A candidata a vice-presidente pela chapa de Eduardo Campos, Marina Silva, também participou do evento e voltou a falar que a educação é a maior base de sustentação para o desenvolvimento, e que não se deve olhar apenas para os estudantes, mas também para os professores (veja mais na matéria sobre a participação de Marina Silva na 66ª Reunião Anual da SBPC). “Debates como esse podem nos ajudar a transformar as ideias junto a movimentos sociais e à academia brasileira”, reforçou.
Para Marina Silva, a sociedade brasileira está em um patamar em que deve decidir entre a opção – que, em sua visão, envolve apenas aquilo que já existe – e a escolha, que implica em criar novas opções. “Escolha é levar a eleição para o segundo turno”, enfatizou.
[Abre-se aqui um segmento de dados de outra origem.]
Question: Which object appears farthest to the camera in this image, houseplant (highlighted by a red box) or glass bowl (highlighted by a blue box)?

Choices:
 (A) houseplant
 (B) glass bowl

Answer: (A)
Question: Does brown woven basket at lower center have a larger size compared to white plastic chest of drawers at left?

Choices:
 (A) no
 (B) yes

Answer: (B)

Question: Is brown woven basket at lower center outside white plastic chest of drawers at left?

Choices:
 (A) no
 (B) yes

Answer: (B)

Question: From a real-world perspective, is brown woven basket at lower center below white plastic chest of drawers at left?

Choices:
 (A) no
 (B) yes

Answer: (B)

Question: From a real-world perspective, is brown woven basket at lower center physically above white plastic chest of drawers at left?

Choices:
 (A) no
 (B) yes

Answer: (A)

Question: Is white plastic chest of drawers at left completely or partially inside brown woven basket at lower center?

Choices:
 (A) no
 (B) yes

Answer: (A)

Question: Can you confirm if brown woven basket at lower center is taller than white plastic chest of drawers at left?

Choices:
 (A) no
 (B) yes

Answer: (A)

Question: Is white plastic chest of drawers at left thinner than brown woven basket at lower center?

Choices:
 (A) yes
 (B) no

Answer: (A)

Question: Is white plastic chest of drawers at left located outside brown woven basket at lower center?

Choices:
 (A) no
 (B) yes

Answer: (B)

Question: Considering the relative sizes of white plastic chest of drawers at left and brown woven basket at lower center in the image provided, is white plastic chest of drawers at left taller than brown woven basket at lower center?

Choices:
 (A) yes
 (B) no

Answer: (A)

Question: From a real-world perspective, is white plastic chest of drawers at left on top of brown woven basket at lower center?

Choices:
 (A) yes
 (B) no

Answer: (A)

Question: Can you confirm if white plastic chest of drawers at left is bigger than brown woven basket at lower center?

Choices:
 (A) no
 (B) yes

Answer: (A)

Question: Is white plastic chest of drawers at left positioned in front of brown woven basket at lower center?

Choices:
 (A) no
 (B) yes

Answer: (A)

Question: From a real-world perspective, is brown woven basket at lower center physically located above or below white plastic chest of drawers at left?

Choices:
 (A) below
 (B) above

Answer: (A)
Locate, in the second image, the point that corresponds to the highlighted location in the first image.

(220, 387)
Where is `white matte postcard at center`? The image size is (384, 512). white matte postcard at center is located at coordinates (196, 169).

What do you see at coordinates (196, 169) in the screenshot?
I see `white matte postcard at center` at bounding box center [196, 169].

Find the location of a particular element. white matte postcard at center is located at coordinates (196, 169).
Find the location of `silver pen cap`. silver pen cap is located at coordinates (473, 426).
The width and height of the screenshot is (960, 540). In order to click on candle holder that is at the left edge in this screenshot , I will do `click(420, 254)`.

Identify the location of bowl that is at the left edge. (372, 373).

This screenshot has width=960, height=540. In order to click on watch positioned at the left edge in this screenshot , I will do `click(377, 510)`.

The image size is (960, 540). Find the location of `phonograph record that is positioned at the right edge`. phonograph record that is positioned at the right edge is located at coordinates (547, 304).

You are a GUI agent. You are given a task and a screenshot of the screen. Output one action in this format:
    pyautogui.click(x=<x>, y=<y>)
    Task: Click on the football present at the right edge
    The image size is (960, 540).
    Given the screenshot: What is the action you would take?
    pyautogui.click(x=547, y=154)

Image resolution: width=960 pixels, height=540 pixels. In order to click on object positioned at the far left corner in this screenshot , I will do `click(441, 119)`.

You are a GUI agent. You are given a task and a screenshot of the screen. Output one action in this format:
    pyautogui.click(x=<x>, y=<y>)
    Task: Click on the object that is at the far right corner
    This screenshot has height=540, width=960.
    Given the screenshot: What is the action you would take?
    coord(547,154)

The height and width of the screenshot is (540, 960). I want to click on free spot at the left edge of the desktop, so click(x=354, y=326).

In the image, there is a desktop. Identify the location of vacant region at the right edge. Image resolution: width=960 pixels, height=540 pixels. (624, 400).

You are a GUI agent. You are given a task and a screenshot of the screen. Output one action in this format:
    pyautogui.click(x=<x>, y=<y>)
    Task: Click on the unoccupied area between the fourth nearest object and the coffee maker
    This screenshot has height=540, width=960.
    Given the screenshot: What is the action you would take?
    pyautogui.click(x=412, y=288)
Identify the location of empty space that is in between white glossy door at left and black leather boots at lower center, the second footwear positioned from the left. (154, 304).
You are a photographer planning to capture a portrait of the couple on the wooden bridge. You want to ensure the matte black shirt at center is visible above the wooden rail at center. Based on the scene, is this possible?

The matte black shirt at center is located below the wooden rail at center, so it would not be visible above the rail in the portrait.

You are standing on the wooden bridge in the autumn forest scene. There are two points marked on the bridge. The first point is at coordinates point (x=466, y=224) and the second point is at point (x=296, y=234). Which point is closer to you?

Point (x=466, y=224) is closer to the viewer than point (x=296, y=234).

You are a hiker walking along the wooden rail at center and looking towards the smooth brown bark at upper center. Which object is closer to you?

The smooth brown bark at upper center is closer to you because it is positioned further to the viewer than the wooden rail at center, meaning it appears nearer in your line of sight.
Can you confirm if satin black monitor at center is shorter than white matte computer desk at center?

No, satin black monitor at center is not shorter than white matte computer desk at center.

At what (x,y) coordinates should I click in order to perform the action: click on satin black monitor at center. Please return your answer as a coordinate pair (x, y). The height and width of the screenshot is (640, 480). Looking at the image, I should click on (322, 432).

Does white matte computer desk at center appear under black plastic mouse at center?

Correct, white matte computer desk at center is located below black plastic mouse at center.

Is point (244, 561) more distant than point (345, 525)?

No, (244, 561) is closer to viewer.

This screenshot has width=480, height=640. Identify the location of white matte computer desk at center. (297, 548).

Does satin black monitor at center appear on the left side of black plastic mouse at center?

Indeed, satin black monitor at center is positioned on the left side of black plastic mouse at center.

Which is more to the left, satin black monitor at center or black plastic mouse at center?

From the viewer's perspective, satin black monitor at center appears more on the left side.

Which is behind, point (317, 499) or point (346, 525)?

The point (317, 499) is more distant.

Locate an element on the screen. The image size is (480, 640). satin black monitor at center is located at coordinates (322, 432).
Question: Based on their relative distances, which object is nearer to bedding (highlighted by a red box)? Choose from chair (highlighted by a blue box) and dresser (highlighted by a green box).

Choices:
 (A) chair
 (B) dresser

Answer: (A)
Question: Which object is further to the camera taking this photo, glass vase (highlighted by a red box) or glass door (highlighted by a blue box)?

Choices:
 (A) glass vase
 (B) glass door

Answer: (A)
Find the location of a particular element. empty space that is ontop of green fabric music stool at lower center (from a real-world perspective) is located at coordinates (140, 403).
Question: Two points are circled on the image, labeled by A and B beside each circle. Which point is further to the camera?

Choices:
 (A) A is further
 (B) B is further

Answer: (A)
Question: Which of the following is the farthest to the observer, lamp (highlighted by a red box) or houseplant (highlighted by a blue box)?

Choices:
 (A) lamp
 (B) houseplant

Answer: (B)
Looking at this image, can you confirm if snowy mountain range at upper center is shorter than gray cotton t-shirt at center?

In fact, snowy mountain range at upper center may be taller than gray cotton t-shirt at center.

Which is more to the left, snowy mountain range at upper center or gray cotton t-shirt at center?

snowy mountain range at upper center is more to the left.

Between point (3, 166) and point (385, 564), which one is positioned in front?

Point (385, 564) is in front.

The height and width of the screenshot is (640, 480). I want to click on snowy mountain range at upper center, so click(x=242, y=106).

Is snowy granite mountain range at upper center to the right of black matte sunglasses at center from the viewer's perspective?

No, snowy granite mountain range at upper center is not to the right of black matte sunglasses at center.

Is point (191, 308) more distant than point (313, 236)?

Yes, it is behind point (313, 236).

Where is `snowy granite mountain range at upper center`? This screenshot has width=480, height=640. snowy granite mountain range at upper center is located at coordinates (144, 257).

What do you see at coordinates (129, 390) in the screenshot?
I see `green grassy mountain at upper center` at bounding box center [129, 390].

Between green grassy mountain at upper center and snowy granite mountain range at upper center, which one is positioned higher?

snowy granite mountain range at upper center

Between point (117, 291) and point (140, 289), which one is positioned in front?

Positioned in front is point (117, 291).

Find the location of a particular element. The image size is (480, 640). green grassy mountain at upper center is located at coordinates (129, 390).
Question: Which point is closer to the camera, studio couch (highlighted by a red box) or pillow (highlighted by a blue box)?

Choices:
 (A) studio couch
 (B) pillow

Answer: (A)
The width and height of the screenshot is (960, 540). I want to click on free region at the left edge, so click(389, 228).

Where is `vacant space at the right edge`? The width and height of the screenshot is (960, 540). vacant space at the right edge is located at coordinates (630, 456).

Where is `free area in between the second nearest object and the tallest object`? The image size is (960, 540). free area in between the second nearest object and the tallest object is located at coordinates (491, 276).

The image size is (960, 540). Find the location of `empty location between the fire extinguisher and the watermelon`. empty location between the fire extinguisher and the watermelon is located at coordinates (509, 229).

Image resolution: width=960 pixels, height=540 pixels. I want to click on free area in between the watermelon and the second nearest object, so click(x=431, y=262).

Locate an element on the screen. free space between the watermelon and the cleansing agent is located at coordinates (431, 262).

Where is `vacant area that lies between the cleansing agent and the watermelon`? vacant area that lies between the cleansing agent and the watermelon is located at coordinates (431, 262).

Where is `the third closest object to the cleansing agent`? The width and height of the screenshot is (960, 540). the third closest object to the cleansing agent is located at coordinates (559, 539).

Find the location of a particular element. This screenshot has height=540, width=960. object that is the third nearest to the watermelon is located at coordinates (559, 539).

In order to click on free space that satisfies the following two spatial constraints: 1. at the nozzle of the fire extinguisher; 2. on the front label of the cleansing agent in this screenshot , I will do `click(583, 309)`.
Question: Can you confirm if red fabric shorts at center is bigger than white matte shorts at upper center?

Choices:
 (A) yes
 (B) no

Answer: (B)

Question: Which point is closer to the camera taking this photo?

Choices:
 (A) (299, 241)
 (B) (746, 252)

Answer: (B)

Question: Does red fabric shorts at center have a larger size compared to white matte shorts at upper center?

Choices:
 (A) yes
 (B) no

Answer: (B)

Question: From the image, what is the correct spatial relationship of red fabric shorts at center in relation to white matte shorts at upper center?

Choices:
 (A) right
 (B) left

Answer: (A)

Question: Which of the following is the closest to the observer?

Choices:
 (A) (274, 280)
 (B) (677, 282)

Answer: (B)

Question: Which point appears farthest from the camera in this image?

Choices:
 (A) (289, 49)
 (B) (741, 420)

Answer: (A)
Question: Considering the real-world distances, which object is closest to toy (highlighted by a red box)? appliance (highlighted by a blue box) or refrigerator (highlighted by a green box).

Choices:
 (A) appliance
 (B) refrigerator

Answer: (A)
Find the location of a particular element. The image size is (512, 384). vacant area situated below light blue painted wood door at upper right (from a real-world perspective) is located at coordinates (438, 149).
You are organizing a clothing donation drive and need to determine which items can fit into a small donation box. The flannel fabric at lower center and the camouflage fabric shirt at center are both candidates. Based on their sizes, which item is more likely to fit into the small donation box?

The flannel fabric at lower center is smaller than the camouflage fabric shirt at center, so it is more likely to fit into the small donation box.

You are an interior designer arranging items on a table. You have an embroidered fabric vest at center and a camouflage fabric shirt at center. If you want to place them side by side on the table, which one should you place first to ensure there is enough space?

Ela reforçou que a aliança feita com o candidato do PSB baseia-se em programa, e não em estratégia: “Eu não acrescento a ele [Eduardo Campos] um minuto de televisão, nem estrutura financeira, nem estrutura física”, disse, em tom de brincadeira. “Viemos nos encontrar com os cientistas porque precisamos do seu entusiasmo e militância para acender a cidadania brasileira”, concluiu Campos.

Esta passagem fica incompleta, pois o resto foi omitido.